USA: le gouvernement propose une hausse automatique du plafond de la dette


WASHINGTON - Le gouvernement américain a proposé mercredi de prolonger un amendement qui permettrait un relèvement automatique du plafond de la dette publique américaine, une question que le président Barack Obama refuse de lier aux négociations sur le budget, qui piétinent.

Cet amendement McConnell, du nom de Mitch McConnell, chef du groupe républicain (minoritaire) au Sénat, rend possible le relèvement de [la limite légale de la dette] lorsque cela est nécessaire, écrit le département du Trésor dans un communiqué.

Le gouvernement soutient la prolongation du mécanisme de M. McConnell afin d'empêcher une répétition de l'épreuve liée au relèvement du plafond de la dette en 2011 et afin de faire disparaître la menace d'un défaut de paiement des Etats-Unis qui mettrait en danger l'économie et la cote de crédit du pays, ajoute le texte.

Le communiqué fait référence au psychodrame de 2011, où, après plusieurs mois de blocage, démocrates et républicains n'étaient parvenus à un compromis permettant un relèvement qu'à la dernière minute, début août, juste à temps pour éviter au Trésor de se retrouver en situation de défaut de paiement partiel.

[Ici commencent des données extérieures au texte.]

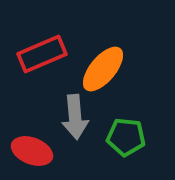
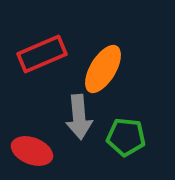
orange ellipse: rotated 9 degrees counterclockwise
gray arrow: moved 4 px right
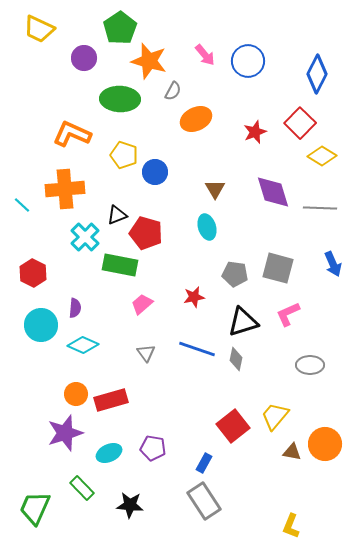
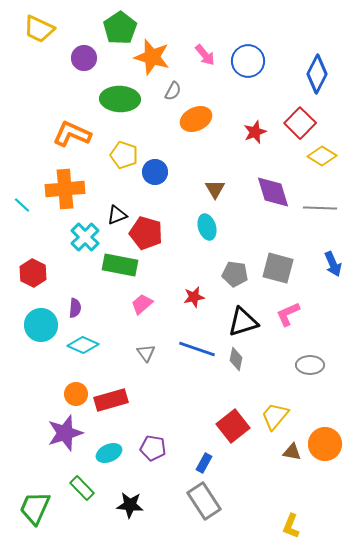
orange star at (149, 61): moved 3 px right, 4 px up
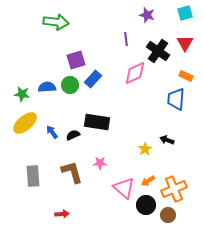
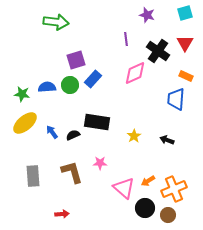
yellow star: moved 11 px left, 13 px up
black circle: moved 1 px left, 3 px down
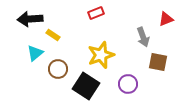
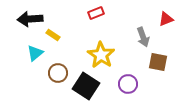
yellow star: rotated 20 degrees counterclockwise
brown circle: moved 4 px down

Les atermoiements des élus avaient néanmoins valu aux Etats-Unis de perdre leur triple A, la meilleure note de solvabilité possible, auprès de l'agence d'évaluation financière Standard and Poor's et avaient provoqué de graves tensions sur les marchés financiers.

L'amendement McConnell avait pour but d'éviter que la question du relèvement du plafond de la dette ne vienne empoisonner la vie politique jusqu'aux élections présidentielles et législatives de novembre. Il fait partie de l'accord d'août 2011, qui a été inscrit dans la loi.

Il a été utilisé à deux reprises depuis l'été 2011 pour relever sans heurt la limite légale de la dette, aujourd'hui fixée à 16.394 milliards de dollars. Selon le Trésor, ce seuil doit être atteint d'ici à la fin du mois.

Le relèvement du plafond est sans conséquence sur le niveau prévisible de la dette puisqu'il a simplement pour objet de permettre à l'Etat de s'acquitter des dépenses prévues dans les lois de finances déjà promulguées.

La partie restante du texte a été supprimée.